Task details:
Look for "Southern" in each line of the records, and copy the lines that have it.

Content starts

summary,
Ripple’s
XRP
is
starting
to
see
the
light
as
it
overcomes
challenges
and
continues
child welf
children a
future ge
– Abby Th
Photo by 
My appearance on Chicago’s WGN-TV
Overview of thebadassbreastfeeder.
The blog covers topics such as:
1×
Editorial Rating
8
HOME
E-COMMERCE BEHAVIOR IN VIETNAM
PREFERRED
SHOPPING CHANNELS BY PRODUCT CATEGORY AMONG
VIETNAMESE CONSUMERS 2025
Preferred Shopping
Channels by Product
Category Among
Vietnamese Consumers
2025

Content ends
Content starts

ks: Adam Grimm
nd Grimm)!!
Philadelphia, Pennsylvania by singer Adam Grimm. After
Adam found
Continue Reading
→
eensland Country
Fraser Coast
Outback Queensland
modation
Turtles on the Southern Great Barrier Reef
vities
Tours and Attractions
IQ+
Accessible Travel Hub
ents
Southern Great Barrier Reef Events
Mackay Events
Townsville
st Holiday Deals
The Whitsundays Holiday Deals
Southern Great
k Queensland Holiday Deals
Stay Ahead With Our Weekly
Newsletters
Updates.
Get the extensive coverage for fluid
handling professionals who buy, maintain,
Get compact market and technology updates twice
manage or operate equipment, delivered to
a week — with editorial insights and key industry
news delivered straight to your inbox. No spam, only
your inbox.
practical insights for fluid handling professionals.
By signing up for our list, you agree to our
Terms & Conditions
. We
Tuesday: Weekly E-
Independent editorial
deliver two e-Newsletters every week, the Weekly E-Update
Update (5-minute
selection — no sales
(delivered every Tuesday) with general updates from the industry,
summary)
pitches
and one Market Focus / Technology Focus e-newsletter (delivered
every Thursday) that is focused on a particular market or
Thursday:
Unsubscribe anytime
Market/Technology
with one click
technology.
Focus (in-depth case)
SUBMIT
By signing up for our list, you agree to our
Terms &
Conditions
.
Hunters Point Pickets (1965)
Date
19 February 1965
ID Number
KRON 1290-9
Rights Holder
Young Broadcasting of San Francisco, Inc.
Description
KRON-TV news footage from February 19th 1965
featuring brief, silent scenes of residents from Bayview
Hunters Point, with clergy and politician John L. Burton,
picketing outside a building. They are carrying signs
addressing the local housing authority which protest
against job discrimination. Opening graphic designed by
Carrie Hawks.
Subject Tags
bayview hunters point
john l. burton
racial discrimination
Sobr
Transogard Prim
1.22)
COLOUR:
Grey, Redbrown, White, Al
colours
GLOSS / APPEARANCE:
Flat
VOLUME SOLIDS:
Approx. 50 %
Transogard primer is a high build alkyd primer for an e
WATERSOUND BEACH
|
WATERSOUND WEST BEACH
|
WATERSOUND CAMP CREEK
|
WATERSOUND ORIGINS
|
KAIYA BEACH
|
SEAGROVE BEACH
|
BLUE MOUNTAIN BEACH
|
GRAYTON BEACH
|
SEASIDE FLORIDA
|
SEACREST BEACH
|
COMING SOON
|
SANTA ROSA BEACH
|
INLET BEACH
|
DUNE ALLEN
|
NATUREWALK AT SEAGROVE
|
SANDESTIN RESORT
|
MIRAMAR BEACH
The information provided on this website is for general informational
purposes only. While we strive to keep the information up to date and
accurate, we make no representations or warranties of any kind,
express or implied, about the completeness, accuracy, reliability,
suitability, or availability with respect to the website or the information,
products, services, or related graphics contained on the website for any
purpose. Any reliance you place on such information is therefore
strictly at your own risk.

Content ends
Content starts

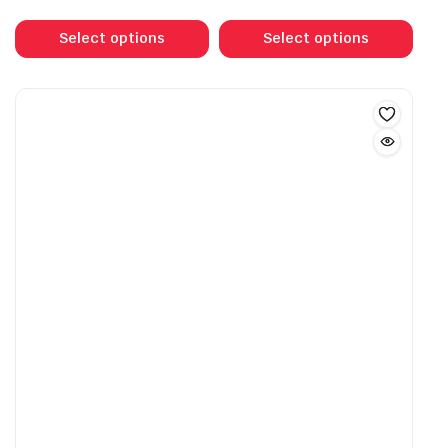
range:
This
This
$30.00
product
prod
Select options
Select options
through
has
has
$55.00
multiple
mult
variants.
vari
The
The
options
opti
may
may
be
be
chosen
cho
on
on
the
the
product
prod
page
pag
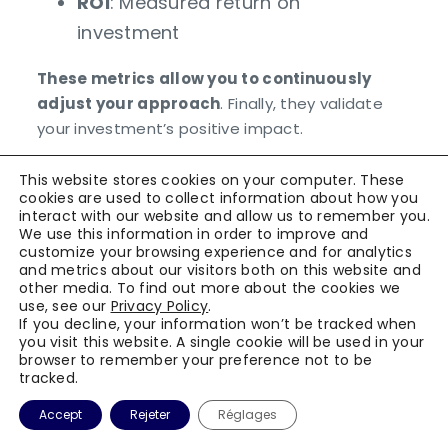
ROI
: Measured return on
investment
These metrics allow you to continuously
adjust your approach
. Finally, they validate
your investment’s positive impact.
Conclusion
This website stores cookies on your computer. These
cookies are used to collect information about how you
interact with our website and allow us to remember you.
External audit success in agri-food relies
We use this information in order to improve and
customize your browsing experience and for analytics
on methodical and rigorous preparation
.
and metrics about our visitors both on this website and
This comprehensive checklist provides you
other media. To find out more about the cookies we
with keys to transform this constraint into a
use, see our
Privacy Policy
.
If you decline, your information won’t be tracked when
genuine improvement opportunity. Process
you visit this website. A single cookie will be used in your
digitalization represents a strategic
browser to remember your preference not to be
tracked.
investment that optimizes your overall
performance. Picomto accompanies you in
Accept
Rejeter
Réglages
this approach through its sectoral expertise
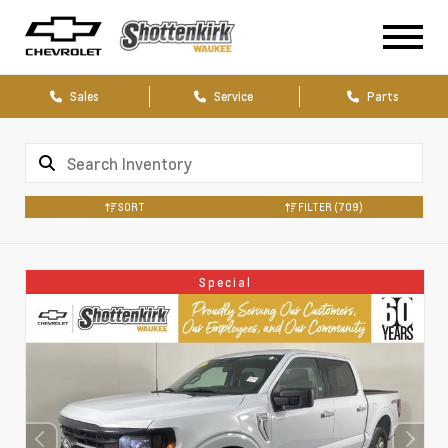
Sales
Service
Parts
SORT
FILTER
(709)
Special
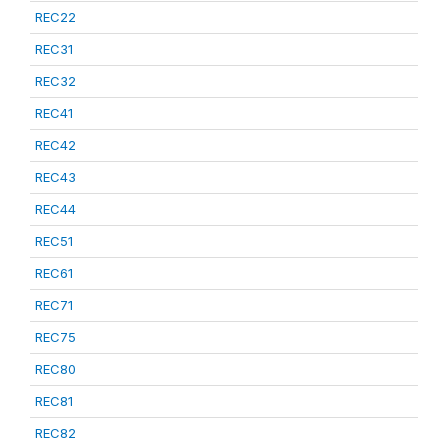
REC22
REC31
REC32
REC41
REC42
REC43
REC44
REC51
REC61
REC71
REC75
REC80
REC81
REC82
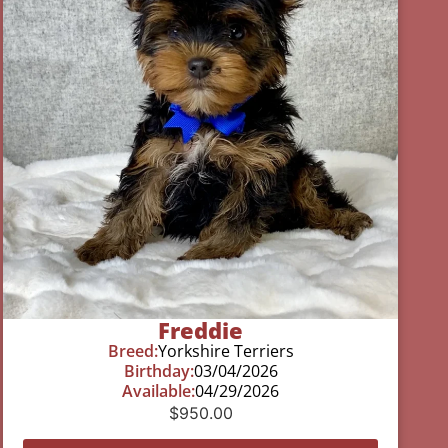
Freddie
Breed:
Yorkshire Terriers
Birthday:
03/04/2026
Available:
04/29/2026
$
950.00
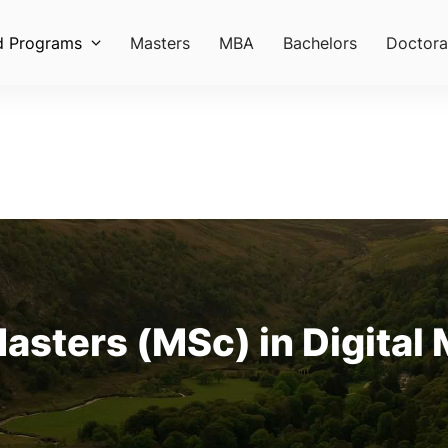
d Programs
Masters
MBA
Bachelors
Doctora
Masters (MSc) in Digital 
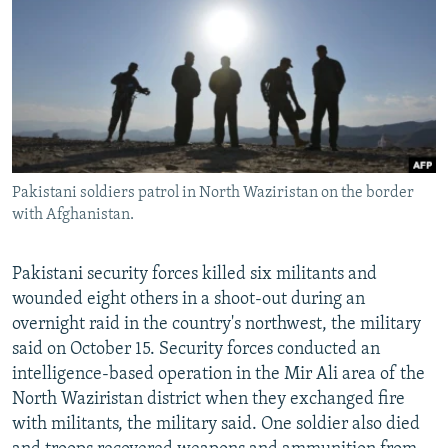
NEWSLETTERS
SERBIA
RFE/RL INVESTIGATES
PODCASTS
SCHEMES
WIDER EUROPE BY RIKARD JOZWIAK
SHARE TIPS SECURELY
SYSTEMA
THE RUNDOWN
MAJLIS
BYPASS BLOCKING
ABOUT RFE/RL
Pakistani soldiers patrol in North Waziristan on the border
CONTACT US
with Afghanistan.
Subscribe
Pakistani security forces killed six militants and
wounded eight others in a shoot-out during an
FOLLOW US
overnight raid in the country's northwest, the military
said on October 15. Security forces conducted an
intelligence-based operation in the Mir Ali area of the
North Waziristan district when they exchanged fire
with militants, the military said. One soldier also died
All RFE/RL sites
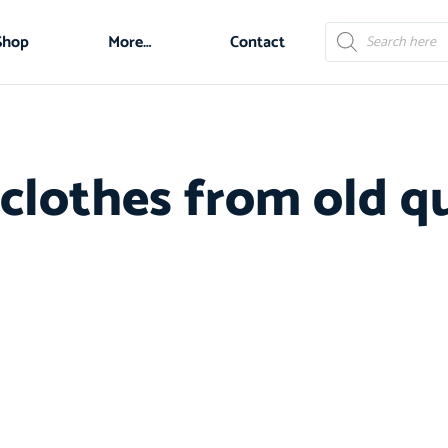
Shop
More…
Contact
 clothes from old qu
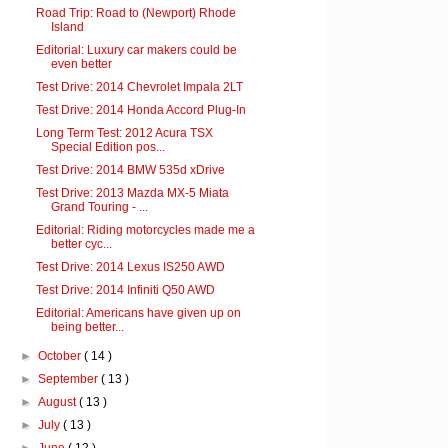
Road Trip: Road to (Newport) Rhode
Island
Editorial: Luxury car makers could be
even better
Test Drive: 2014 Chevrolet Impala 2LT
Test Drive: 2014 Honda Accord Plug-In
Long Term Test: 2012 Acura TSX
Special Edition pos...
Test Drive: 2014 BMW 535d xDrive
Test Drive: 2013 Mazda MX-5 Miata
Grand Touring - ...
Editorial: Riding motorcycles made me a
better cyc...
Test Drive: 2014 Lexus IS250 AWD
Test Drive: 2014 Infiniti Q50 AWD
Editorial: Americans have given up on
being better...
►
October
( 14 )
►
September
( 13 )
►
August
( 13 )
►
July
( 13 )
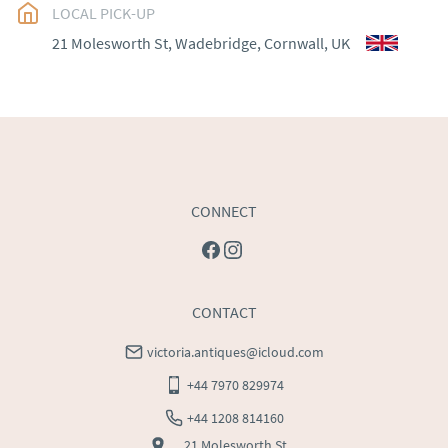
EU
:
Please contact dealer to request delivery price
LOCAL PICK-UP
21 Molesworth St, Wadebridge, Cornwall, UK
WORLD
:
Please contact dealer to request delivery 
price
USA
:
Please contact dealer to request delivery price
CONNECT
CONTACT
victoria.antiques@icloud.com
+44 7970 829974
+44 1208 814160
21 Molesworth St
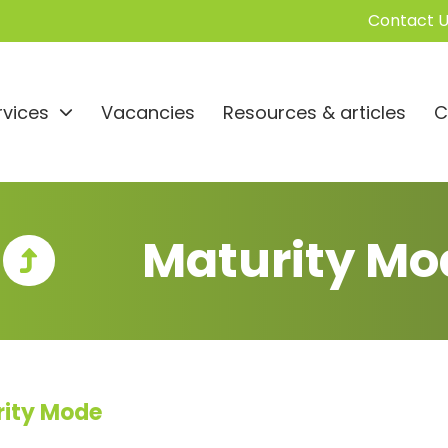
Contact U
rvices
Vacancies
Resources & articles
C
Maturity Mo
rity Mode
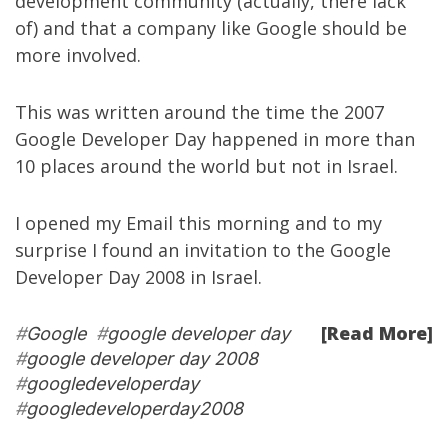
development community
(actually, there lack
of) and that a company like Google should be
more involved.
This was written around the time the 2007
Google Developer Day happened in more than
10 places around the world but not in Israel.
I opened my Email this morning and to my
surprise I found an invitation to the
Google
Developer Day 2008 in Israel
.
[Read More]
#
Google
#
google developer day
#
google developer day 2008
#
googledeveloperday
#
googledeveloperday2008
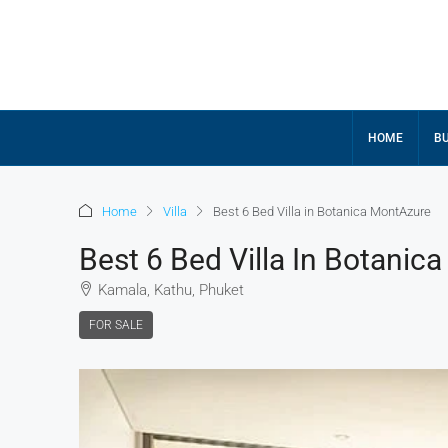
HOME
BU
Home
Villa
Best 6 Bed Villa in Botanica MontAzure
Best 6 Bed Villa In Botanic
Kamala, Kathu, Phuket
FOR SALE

Content ends

Answer space:
Turtles on the Southern Great Barrier Reef
Southern Great Barrier Reef Events
Southern Great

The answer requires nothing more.